第1話 日常 ①

 西暦2040年、人類のテクノロジーは大いなる進歩を遂げた。人間の脳は直接コンピューターに接続され、それに合わせて身体は機械へと融合され、人は完全なるサイボーグへと変化を遂げた。

 人は共有したいメッセージや風景を、直接脳に送受信することができるようになった。

 人は自身の感情をコミュニケーションの相手と共有し、相手の本心を正確に解析できるようになった。

 人は嫌な記憶は抑制し、無駄な感情を消すことができるようになった。

 人は記憶や思考をバックアップすることによって、忘却や注意散漫によるトラブルを激変することに成功した。

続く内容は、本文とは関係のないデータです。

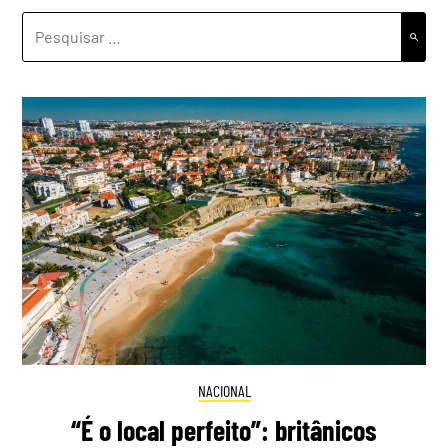
PESQUISAR
POR:
NACIONAL
“É o local perfeito”: britânicos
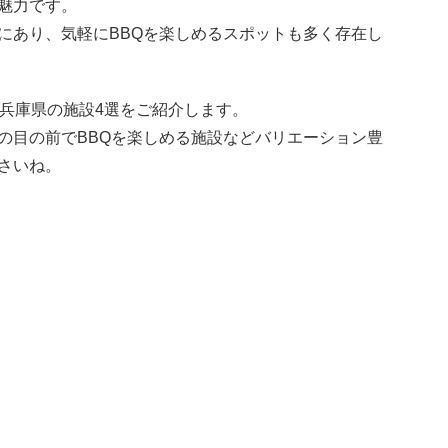
魅力です。
にあり、気軽にBBQを楽しめるスポットも多く存在し
る兵庫県の施設4選をご紹介します。
の目の前でBBQを楽しめる施設などバリエーション豊
さいね。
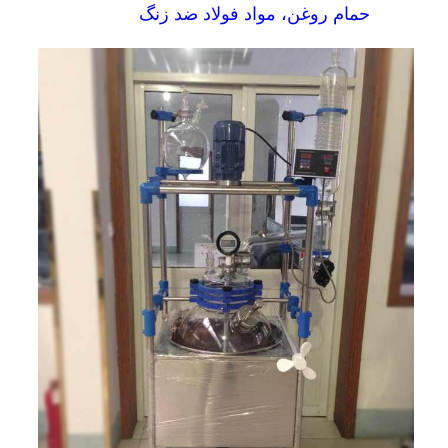
حمام روغن، مواد فولاد ضد زنگ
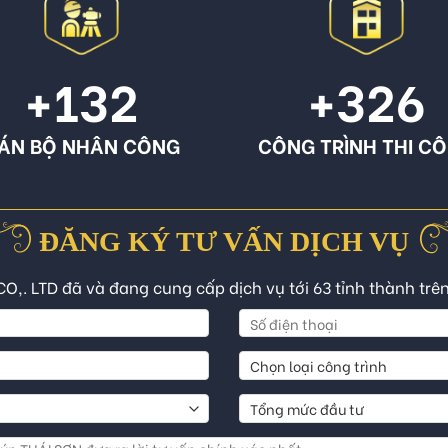
+132
+326
ÁN BỘ NHÂN CÔNG
CÔNG TRÌNH THI C
ĐĂNG KÝ TƯ VẤN DỊCH VỤ
CO,. LTD đã và đang cung cấp dịch vụ tới 63 tỉnh thành trê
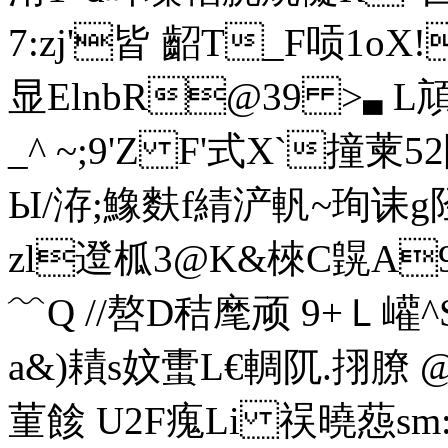
7:zj'皆 齠T_F唝1oX!
显E
lnbR@39 >▃ L頏
_^ ~;9'Z F'式X`
Ы/洊;鱌麩f綪浐軓~珣诔g
zl邆柧3@K&棶C皩A
﹌Q //嗸D秸麾顽 9+Ｌ巏^
a&)耫s妏蟗L€輖阢.挧膫
菫 餩 U2F瘣Li 祦曉葾sm:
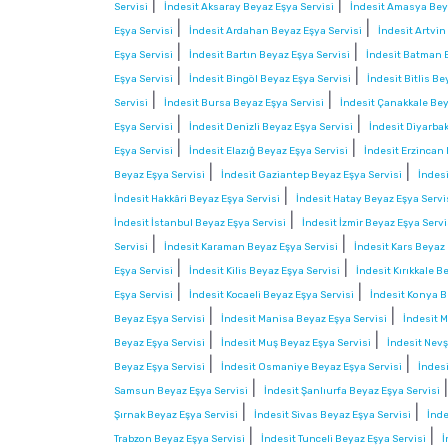
|
|
Servisi
İndesit Aksaray Beyaz Eşya Servisi
İndesit Amasya Beya
|
|
Eşya Servisi
İndesit Ardahan Beyaz Eşya Servisi
İndesit Artvin
|
|
Eşya Servisi
İndesit Bartın Beyaz Eşya Servisi
İndesit Batman B
|
|
Eşya Servisi
İndesit Bingöl Beyaz Eşya Servisi
İndesit Bitlis Be
|
|
Servisi
İndesit Bursa Beyaz Eşya Servisi
İndesit Çanakkale Bey
|
|
Eşya Servisi
İndesit Denizli Beyaz Eşya Servisi
İndesit Diyarbak
|
|
Eşya Servisi
İndesit Elazığ Beyaz Eşya Servisi
İndesit Erzincan
|
|
Beyaz Eşya Servisi
İndesit Gaziantep Beyaz Eşya Servisi
İndes
|
İndesit Hakkâri Beyaz Eşya Servisi
İndesit Hatay Beyaz Eşya Servi
|
İndesit İstanbul Beyaz Eşya Servisi
İndesit İzmir Beyaz Eşya Servi
|
|
Servisi
İndesit Karaman Beyaz Eşya Servisi
İndesit Kars Beyaz 
|
|
Eşya Servisi
İndesit Kilis Beyaz Eşya Servisi
İndesit Kırıkkale B
|
|
Eşya Servisi
İndesit Kocaeli Beyaz Eşya Servisi
İndesit Konya B
|
|
Beyaz Eşya Servisi
İndesit Manisa Beyaz Eşya Servisi
İndesit M
|
|
Beyaz Eşya Servisi
İndesit Muş Beyaz Eşya Servisi
İndesit Nevş
|
|
Beyaz Eşya Servisi
İndesit Osmaniye Beyaz Eşya Servisi
İndesi
|
Samsun Beyaz Eşya Servisi
İndesit Şanlıurfa Beyaz Eşya Servisi
|
|
Şırnak Beyaz Eşya Servisi
İndesit Sivas Beyaz Eşya Servisi
İnde
|
|
Trabzon Beyaz Eşya Servisi
İndesit Tunceli Beyaz Eşya Servisi
İ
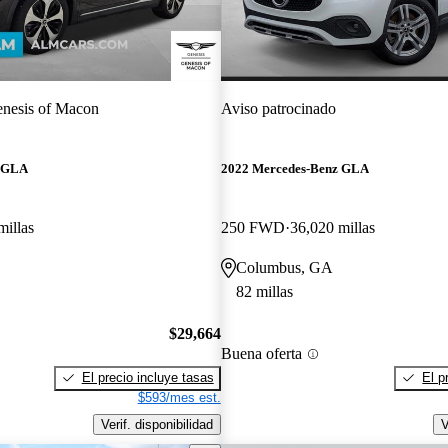
nesis of Macon
Aviso patrocinado
z GLA
2022 Mercedes-Benz GLA
millas
250 FWD
36,020 millas
Columbus, GA
82 millas
$29,664
Buena oferta
El precio incluye tasas
El p
$593/mes est.
Verif. disponibilidad
V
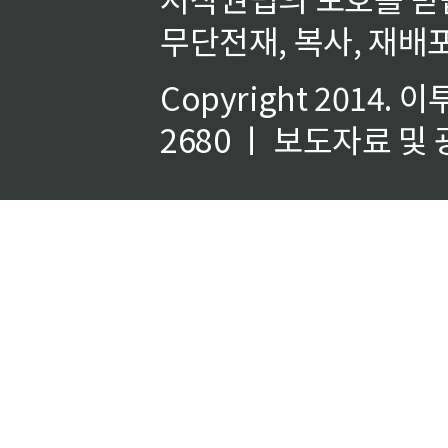
무단전재, 복사, 재배포
Copyright 2014.
이
2680 ㅣ 보도자료 및 광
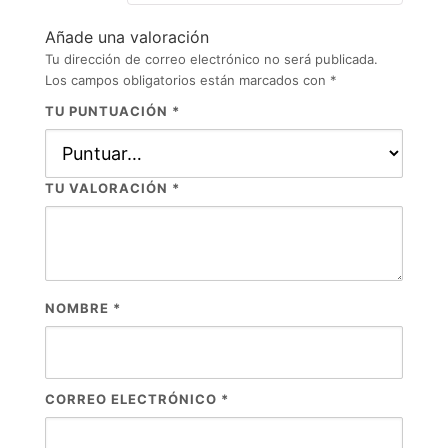
Añade una valoración
Tu dirección de correo electrónico no será publicada.
Los campos obligatorios están marcados con
*
TU PUNTUACIÓN
*
TU VALORACIÓN
*
NOMBRE
*
CORREO ELECTRÓNICO
*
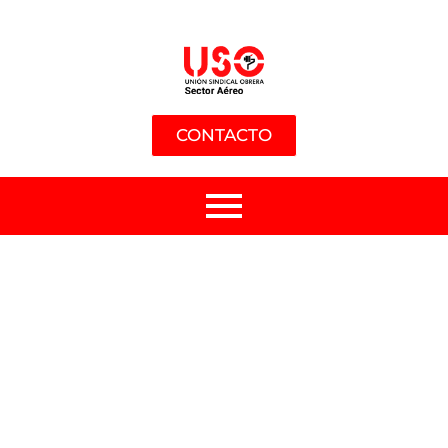
CONTACTO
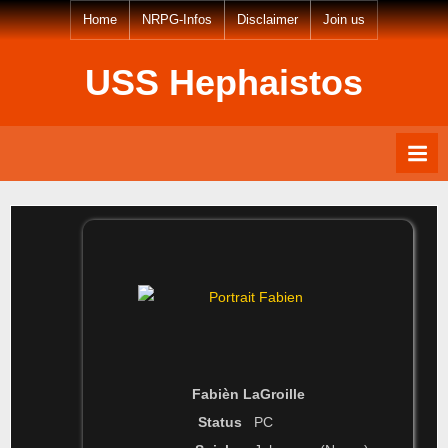
Skip
Home
NRPG-Infos
Disclaimer
Join us
to
content
USS Hephaistos
Fabièn LaGroille
Status
PC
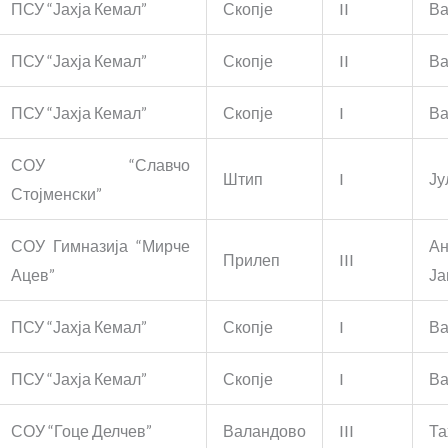
ПСУ “Јахја Кемал”
Скопје
II
Ва
ПСУ “Јахја Кемал”
Скопје
II
Ва
ПСУ “Јахја Кемал”
Скопје
I
Ва
СОУ “Славчо
Штип
I
Ју
Стојменски”
СОУ Гимназија “Мирче
Ан
Прилеп
III
Ацев”
Ја
ПСУ “Јахја Кемал”
Скопје
I
Ва
ПСУ “Јахја Кемал”
Скопје
I
Ва
СОУ “Гоце Делчев”
Валандово
III
Та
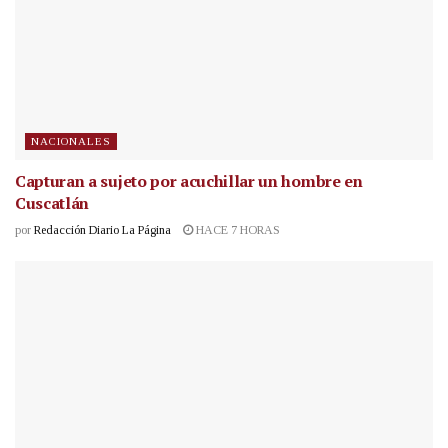
NACIONALES
Capturan a sujeto por acuchillar un hombre en
Cuscatlán
por
Redacción Diario La Página
HACE 7 HORAS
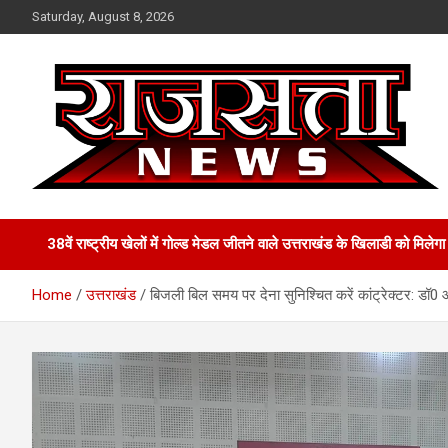
Skip
Saturday, August 8, 2026
to
content
Raj Satta News
38वें राष्ट्रीय खेलों में गोल्‍ड मेडल जीतने वाले उत्तराखंड के खिलाडी को मिल
Home
उत्तराखंड
बिजली बिल समय पर देना सुनिश्चित करें कांट्रेक्टर: डॉ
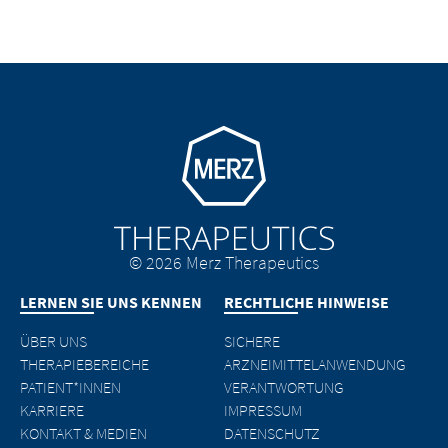
Go to homepage
© 2026 Merz Therapeutics
LERNEN SIE UNS KENNEN
RECHTLICHE HINWEISE
ÜBER UNS
SICHERE
THERAPIEBEREICHE
ARZNEIMITTELANWENDUNG
PATIENT*INNEN
VERANTWORTUNG
KARRIERE
IMPRESSUM
KONTAKT & MEDIEN
DATENSCHUTZ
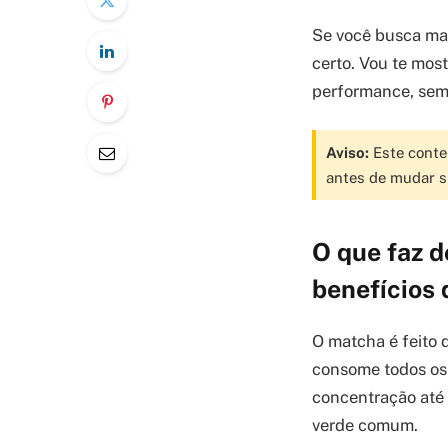
Se você busca mai
certo. Vou te most
performance, sem 
Aviso:
Este conteú
antes de mudar s
O que faz 
benefícios 
O matcha é feito d
consome todos os 
concentração até 
verde comum.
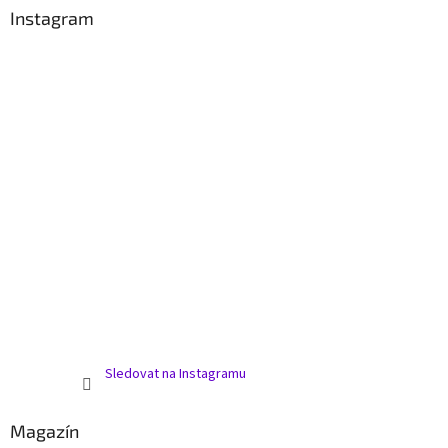
Instagram
Sledovat na Instagramu
Magazín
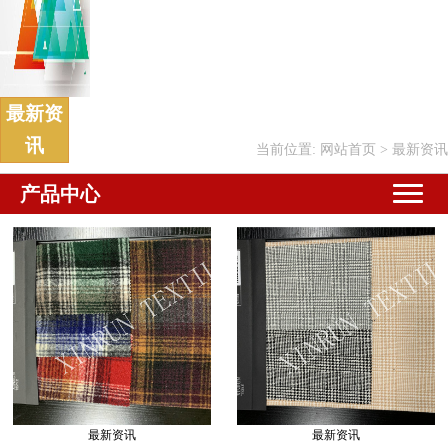
最新资
讯
当前位置:
网站首页
>
最新资讯
产品中心
最新资讯
最新资讯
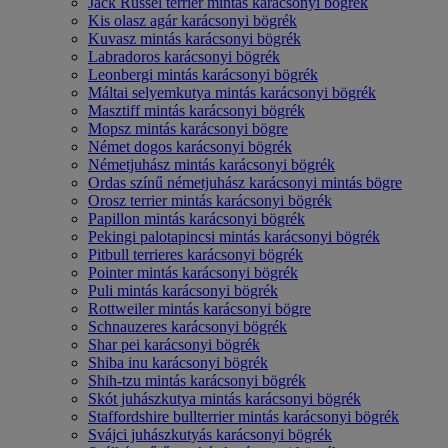
Jack Russel terrier mintás karácsonyi bögrék
Kis olasz agár karácsonyi bögrék
Kuvasz mintás karácsonyi bögrék
Labradoros karácsonyi bögrék
Leonbergi mintás karácsonyi bögrék
Máltai selyemkutya mintás karácsonyi bögrék
Masztiff mintás karácsonyi bögrék
Mopsz mintás karácsonyi bögre
Német dogos karácsonyi bögrék
Németjuhász mintás karácsonyi bögrék
Ordas színű németjuhász karácsonyi mintás bögre
Orosz terrier mintás karácsonyi bögrék
Papillon mintás karácsonyi bögrék
Pekingi palotapincsi mintás karácsonyi bögrék
Pitbull terrieres karácsonyi bögrék
Pointer mintás karácsonyi bögrék
Puli mintás karácsonyi bögrék
Rottweiler mintás karácsonyi bögre
Schnauzeres karácsonyi bögrék
Shar pei karácsonyi bögrék
Shiba inu karácsonyi bögrék
Shih-tzu mintás karácsonyi bögrék
Skót juhászkutya mintás karácsonyi bögrék
Staffordshire bullterrier mintás karácsonyi bögrék
Svájci juhászkutyás karácsonyi bögrék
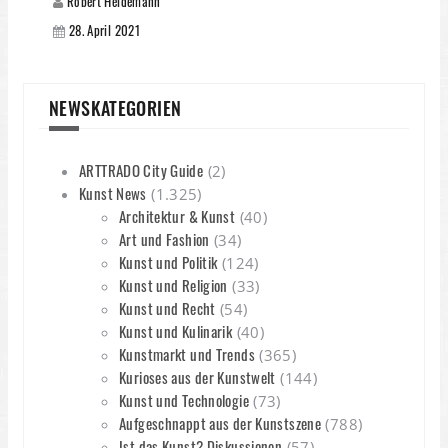
Robert Heidemann
28. April 2021
NEWSKATEGORIEN
ARTTRADO City Guide
(2)
Kunst News
(1.325)
Architektur & Kunst
(40)
Art und Fashion
(34)
Kunst und Politik
(124)
Kunst und Religion
(33)
Kunst und Recht
(54)
Kunst und Kulinarik
(40)
Kunstmarkt und Trends
(365)
Kurioses aus der Kunstwelt
(144)
Kunst und Technologie
(73)
Aufgeschnappt aus der Kunstszene
(788)
Ist das Kunst? Diskussionen
(57)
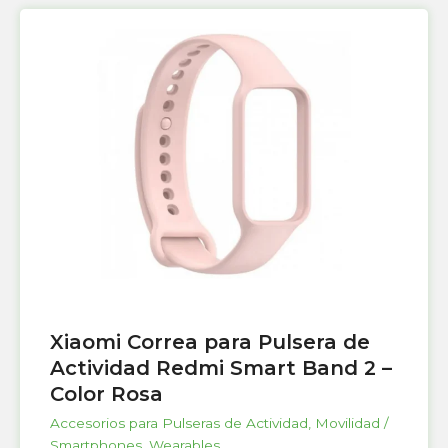
Xiaomi Correa para Pulsera de
Actividad Redmi Smart Band 2 –
Color Rosa
Accesorios para Pulseras de Actividad
,
Movilidad /
Smartphones
,
Wearables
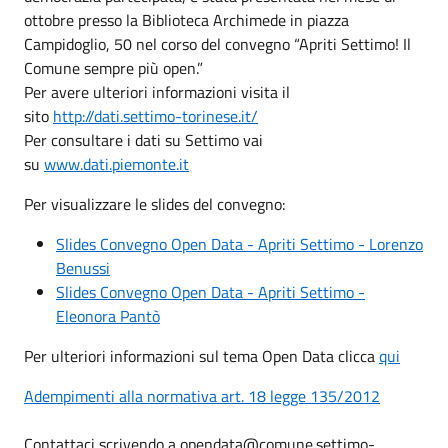
ottobre presso la Biblioteca Archimede in piazza
Campidoglio, 50 nel corso del convegno “Apriti Settimo! Il
Comune sempre più open.”
Per avere ulteriori informazioni visita il
sito
http://dati.settimo-torinese.it/
Per consultare i dati su Settimo vai
su
www.dati.piemonte.it
Per visualizzare le slides del convegno:
Slides Convegno Open Data - Apriti Settimo - Lorenzo
Benussi
Slides Convegno Open Data - Apriti Settimo -
Eleonora Pantò
Per ulteriori informazioni sul tema Open Data clicca
qui
Adempimenti alla normativa art. 18 legge 135/2012
Contattaci scrivendo a opendata@comune.settimo-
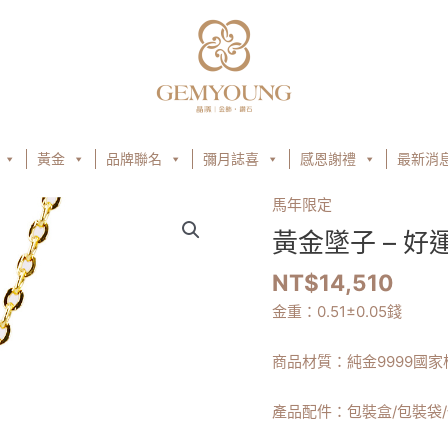
黃金
品牌聯名
彌月誌喜
感恩謝禮
最新消
馬年限定
黃金墜子 – 好
NT$
14,510
金重：
0.51
±0.05錢
商品材質：純金9999國家
產品配件：包裝盒/包裝袋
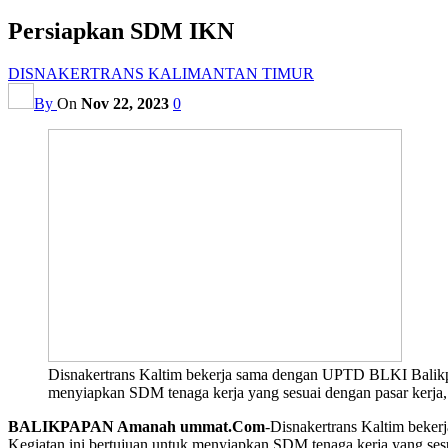
Persiapkan SDM IKN
DISNAKERTRANS KALIMANTAN TIMUR
By
On
Nov 22, 2023
0
Disnakertrans Kaltim bekerja sama dengan UPTD BLKI Balikpa
menyiapkan SDM tenaga kerja yang sesuai dengan pasar kerja,
BALIKPAPAN Amanah ummat.Com
-Disnakertrans Kaltim beke
Kegiatan ini bertujuan untuk menyiapkan SDM tenaga kerja yang sesu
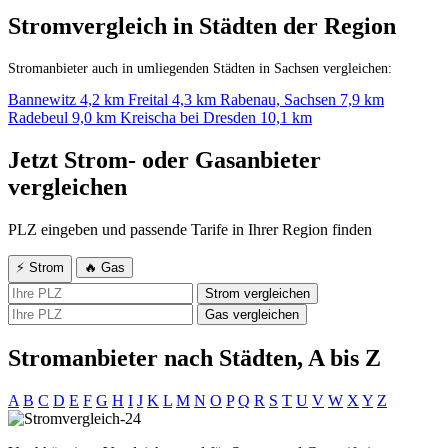
Stromvergleich in Städten der Region
Stromanbieter auch in umliegenden Städten in Sachsen vergleichen:
Bannewitz
4,2 km
Freital
4,3 km
Rabenau, Sachsen
7,9 km
Radebeul
9,0 km
Kreischa bei Dresden
10,1 km
Jetzt Strom- oder Gasanbieter
vergleichen
PLZ eingeben und passende Tarife in Ihrer Region finden
⚡ Strom
🔥 Gas
Strom vergleichen
Gas vergleichen
Stromanbieter nach Städten, A bis Z
A
B
C
D
E
F
G
H
I
J
K
L
M
N
O
P
Q
R
S
T
U
V
W
X
Y
Z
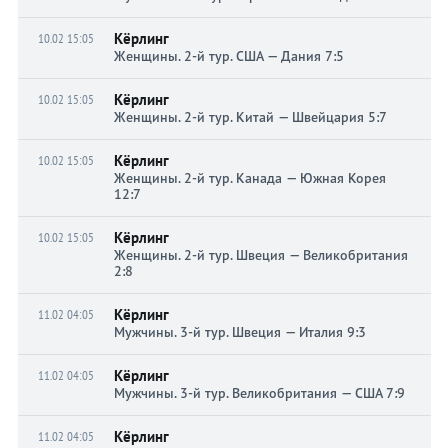
Кёрлинг
10.02 15:05
Женщины. 2-й тур. США — Дания 7:5
Кёрлинг
10.02 15:05
Женщины. 2-й тур. Китай — Швейцария 5:7
Кёрлинг
10.02 15:05
Женщины. 2-й тур. Канада — Южная Корея
12:7
Кёрлинг
10.02 15:05
Женщины. 2-й тур. Швеция — Великобритания
2:8
Кёрлинг
11.02 04:05
Мужчины. 3-й тур. Швеция — Италия 9:3
Кёрлинг
11.02 04:05
Мужчины. 3-й тур. Великобритания — США 7:9
Кёрлинг
11.02 04:05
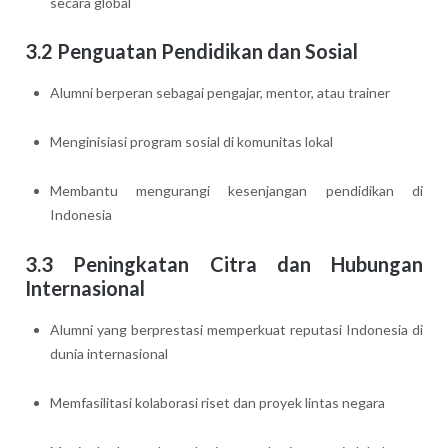
secara global
3.2 Penguatan Pendidikan dan Sosial
Alumni berperan sebagai pengajar, mentor, atau trainer
Menginisiasi program sosial di komunitas lokal
Membantu mengurangi kesenjangan pendidikan di
Indonesia
3.3 Peningkatan Citra dan Hubungan
Internasional
Alumni yang berprestasi memperkuat reputasi Indonesia di
dunia internasional
Memfasilitasi kolaborasi riset dan proyek lintas negara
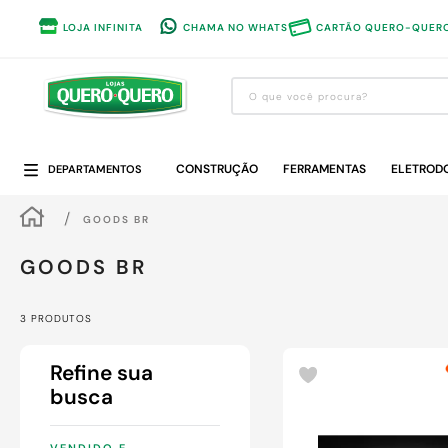
LOJA INFINITA
CHAMA NO WHATS
CARTÃO QUERO-QUER
O que você procura?
Termos mais buscados
CONSTRUÇÃO
1
º
guarda roupa
FERRAMENTAS
ELETROD
DEPARTAMENTOS
2
º
cozinha completa
GOODS BR
3
º
piso cerâmica
GOODS BR
4
º
sofa
5
º
máquina lavar roupas
3
PRODUTOS
6
º
forro pvc
7
º
iphone
8
º
porta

 人類は20年余りで完全に変わり果て、人々も意外と迅速に環境の変化に適応していったのだ。


           ◇


 そんな完全な変化を向かえた世界で、最大の欠落とも言えるのはテクノロジーの悪用による凶悪犯罪である。できることが増えた分、おぞましい事件も多発した。

 脳内アクセスによる、第三者への不正成り代わり被害。はたまた、国の機密事項への不正アクセスによる情報流出。あるいは、脳間信号へのハッキングによる、脳組織の停止テロ及び殺害。 

 脳とインターネットがつなることは、人類にとってプラスの可能性のみならず、最悪な厄災をももたらした。

 そこで、犯罪者たちを撲滅する組織への期待は当然高まり、そんな中設立されたのが、世界共通のテクノロジー犯罪対策組織TP(Technology Police)である。

 TPの組員は、凶悪犯と闘うために脳以外がテクノロジーで形成された完全なるサイボーグである。彼らはサイボーグの体を人並み以上に使いこなし、屈強な体と明晰な頭脳を悪用する犯罪者たちを取り締まっていく。彼らがいることで、テクノロジーの恩恵は、その弊害を上回る状態を保たれていた。 

 もはや彼らは新世界の守り神であった。 


           ◇  


 通常、TPはその名誉ある組織を表すかのように、金属加工を施した派手な見た目をしている者ばかりである。髪は混色で、目は多彩。そして、髪型やサイボーグの形状は複雑な構造をしている。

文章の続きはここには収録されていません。